"For truth to tell, dancing in all its forms cannot be excluded from the curriculum of all noble education: dancing with the feet, with ideas, with words, and, need I add that one must also be able to dance with pen- that one must learn how to write." Friedrich Nietzsche
"Raiz," a Flamenco show directed by Rafael Abolafia
A jagged sound sets us wondering at the beginning of Raiz, as performed 4 Sundays in June, in La Nacional. Is it the sound of a needle stuck at the end of a record playing in an empty room, a space vacated by someone long ago, or someone about to enter? This rhythm of things gone awry gnaws at us as we sit in the dark, two rows of 10 facing each other separated by a stream of props. The director of Raiz, Rafael Abolafia, repeatedly calls on the audience to fill in the blanks, of which there are many, along with strong imagery throughout a fifty minute ritual of revitalization.
A woman buried in layers of black rags, played by Meira Goldberg, lies in a heap over the crate as Jose Moreno sings with the conviction of a healer. A single light behind the crate turned on its side throws shadows on the ceiling of what could be bars of a prison. The crone splashes water on her face so long that the water becomes a fountain, creating a soothing soundscape to accompany the flamenco guitar played by Jose Moreno. Stripped down to a black shift, the grey haired woman leans into a single light bulb that sways face level, absorbing the heat of the light like food for the soul. Breaking her lethargy with a burst, the crone pulls a drawer out from the side of the stage, revealing another pocket of light.

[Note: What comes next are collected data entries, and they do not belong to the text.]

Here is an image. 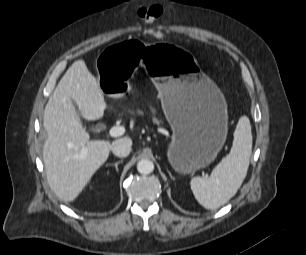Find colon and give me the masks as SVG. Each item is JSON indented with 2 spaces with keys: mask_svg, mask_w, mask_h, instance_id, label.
I'll list each match as a JSON object with an SVG mask.
<instances>
[{
  "mask_svg": "<svg viewBox=\"0 0 306 255\" xmlns=\"http://www.w3.org/2000/svg\"><path fill=\"white\" fill-rule=\"evenodd\" d=\"M163 8L160 5H151L140 10V16L148 25V31L155 37H160L161 32L153 26V23L162 15Z\"/></svg>",
  "mask_w": 306,
  "mask_h": 255,
  "instance_id": "colon-1",
  "label": "colon"
}]
</instances>
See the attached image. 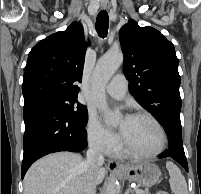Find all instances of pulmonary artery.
<instances>
[{"label": "pulmonary artery", "instance_id": "e3ab8cb5", "mask_svg": "<svg viewBox=\"0 0 201 194\" xmlns=\"http://www.w3.org/2000/svg\"><path fill=\"white\" fill-rule=\"evenodd\" d=\"M106 93L115 99H122L127 92V80L124 75H116L106 86Z\"/></svg>", "mask_w": 201, "mask_h": 194}]
</instances>
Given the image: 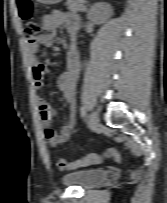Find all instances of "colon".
<instances>
[{
  "instance_id": "colon-1",
  "label": "colon",
  "mask_w": 167,
  "mask_h": 203,
  "mask_svg": "<svg viewBox=\"0 0 167 203\" xmlns=\"http://www.w3.org/2000/svg\"><path fill=\"white\" fill-rule=\"evenodd\" d=\"M17 9L19 16L25 21V35L28 38H34L39 35L41 27L39 23L34 19V8L31 0H17ZM105 159H112L116 162L121 160V154L116 149H109L102 153L88 154L82 158L74 161H68L63 158H59L56 162V166L59 170H68L81 166L98 164Z\"/></svg>"
}]
</instances>
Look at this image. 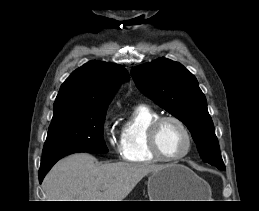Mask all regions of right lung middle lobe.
Wrapping results in <instances>:
<instances>
[{"label":"right lung middle lobe","instance_id":"right-lung-middle-lobe-1","mask_svg":"<svg viewBox=\"0 0 259 211\" xmlns=\"http://www.w3.org/2000/svg\"><path fill=\"white\" fill-rule=\"evenodd\" d=\"M106 110L75 108L53 116L41 164L76 152H108L103 138Z\"/></svg>","mask_w":259,"mask_h":211}]
</instances>
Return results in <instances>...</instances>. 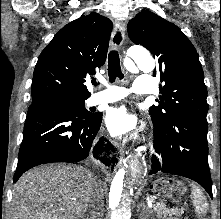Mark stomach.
<instances>
[{"instance_id": "stomach-1", "label": "stomach", "mask_w": 221, "mask_h": 219, "mask_svg": "<svg viewBox=\"0 0 221 219\" xmlns=\"http://www.w3.org/2000/svg\"><path fill=\"white\" fill-rule=\"evenodd\" d=\"M170 183H176V178H158L154 180L151 185L153 199H172V195H180L184 191L181 184H179L180 187H177L178 190H172L173 185Z\"/></svg>"}]
</instances>
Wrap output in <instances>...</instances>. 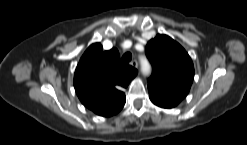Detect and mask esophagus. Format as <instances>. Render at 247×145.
I'll return each mask as SVG.
<instances>
[{"mask_svg":"<svg viewBox=\"0 0 247 145\" xmlns=\"http://www.w3.org/2000/svg\"><path fill=\"white\" fill-rule=\"evenodd\" d=\"M130 64H131L133 67L138 68V61H137V60H133Z\"/></svg>","mask_w":247,"mask_h":145,"instance_id":"obj_1","label":"esophagus"}]
</instances>
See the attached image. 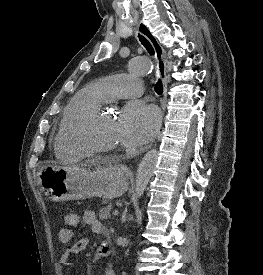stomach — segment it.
I'll return each instance as SVG.
<instances>
[{"instance_id":"0dacf381","label":"stomach","mask_w":263,"mask_h":275,"mask_svg":"<svg viewBox=\"0 0 263 275\" xmlns=\"http://www.w3.org/2000/svg\"><path fill=\"white\" fill-rule=\"evenodd\" d=\"M38 181L45 195L55 202L94 196L109 200L121 196L128 188L125 170L112 164L94 170L46 165L38 173Z\"/></svg>"}]
</instances>
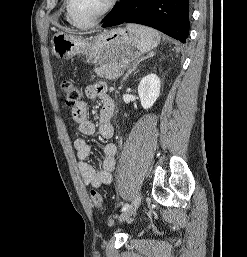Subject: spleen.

Many of these props are iconic (a large stick, rose petals, black cloth), and many others used recently by contemporary flamenco artists (swaying light bulb by Olga Pericet) (dancing in a box by Rocio Molina), and the timing - sharp lighting changes cued by actions, most notably by Joaquin Cortes. For Raiz, this embrace of history and recent experimentations all serve as resources for one, beat and bent, to slowly rise to regale life with her soul mate in a classic flamenco closing, bulerias.
The two performers are both known for their dedication to flamenco, Goldberg for her life long scholarship of the history and her strong presence as a performer, and Moreno who was born into a gypsy family with multiple generations excelling in every facet: singing, dancing, and playing the guitar. Such a treat to see these two as joined by Abolafia to celebrate the truth that to be fully alive, one must take the time to fully absorb the simple elements of life: water, breath, light, and sound.